Why Character-First (Not Scene-First)?

Problem with scene-by-scene greedy:

• Character has 1 line in Scene 1, 20 lines in Scene 2
• Scene 1 is over-allocated → character doesn't get mic
• Scene 2 arrives → forced high-cost swap (distance=1, cost=100)
• Short-sighted: doesn't see character's importance globally

Character-first solution:

• Sort characters by TOTAL line count across all scenes
• High-priority characters (more total lines) get first pick of mics
• Character with "1 line in S1, 20 in S2" = 21 total lines → high priority
• They'll get a mic assigned for both scenes before low-priority characters

Implementation Phases

Phase 1: Load Existing Allocations

Load all existing manual allocations from database and mark them as immutable constraints.

Phase 2: Build Unallocated Character-Scene Pairs

Query database for character appearances, EXCLUDING pairs with existing allocations. Calculate total line count per character across all unallocated scenes.

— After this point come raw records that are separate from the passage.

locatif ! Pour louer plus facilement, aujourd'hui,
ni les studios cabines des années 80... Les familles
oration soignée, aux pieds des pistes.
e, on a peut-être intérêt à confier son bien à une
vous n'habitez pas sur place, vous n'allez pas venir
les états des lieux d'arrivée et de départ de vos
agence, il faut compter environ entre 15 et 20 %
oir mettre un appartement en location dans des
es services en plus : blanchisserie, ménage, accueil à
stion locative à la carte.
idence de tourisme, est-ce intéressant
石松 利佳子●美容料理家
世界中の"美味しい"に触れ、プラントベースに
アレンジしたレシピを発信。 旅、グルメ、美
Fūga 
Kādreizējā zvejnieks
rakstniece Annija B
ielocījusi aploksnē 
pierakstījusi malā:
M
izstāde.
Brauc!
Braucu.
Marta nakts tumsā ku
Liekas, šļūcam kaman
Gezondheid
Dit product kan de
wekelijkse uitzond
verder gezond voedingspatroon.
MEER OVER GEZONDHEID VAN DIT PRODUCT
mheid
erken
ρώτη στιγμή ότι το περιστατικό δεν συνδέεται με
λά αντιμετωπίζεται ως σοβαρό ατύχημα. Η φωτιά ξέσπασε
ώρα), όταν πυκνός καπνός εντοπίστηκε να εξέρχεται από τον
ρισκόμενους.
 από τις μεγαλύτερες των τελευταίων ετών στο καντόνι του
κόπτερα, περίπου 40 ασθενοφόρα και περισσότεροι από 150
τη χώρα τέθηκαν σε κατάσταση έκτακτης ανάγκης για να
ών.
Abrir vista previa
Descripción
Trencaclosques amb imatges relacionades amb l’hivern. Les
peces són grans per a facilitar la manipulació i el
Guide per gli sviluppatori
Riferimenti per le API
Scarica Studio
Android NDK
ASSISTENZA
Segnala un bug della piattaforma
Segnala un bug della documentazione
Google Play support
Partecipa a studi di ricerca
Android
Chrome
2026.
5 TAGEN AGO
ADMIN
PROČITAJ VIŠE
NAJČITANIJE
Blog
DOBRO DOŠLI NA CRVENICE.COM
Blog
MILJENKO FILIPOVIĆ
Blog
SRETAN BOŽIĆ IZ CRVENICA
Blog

Phase 3: Character Priority Ordering

Sort characters by total line count (descending). Characters with more total lines get first pick of microphones.

Phase 4: Assign Mics Per Character

For each character in priority order, get all scenes where they need a mic (chronological order) and assign the best mic for each scene.

Phase 5: Optimal Mic Selection

For each (character, scene) pair needing assignment, score all available mics using:

Scoring criteria (lower score = better):

• ✅ Manual allocation continuity: Mic manually assigned to this character elsewhere (-100)
• ✅ Auto-assignment continuity: Mic auto-assigned to this character earlier (-50)
• ❌ Swap cost penalty: Sum of swap_cost() for each use by different character

Phase 6: Return Suggestions (NOT Persist)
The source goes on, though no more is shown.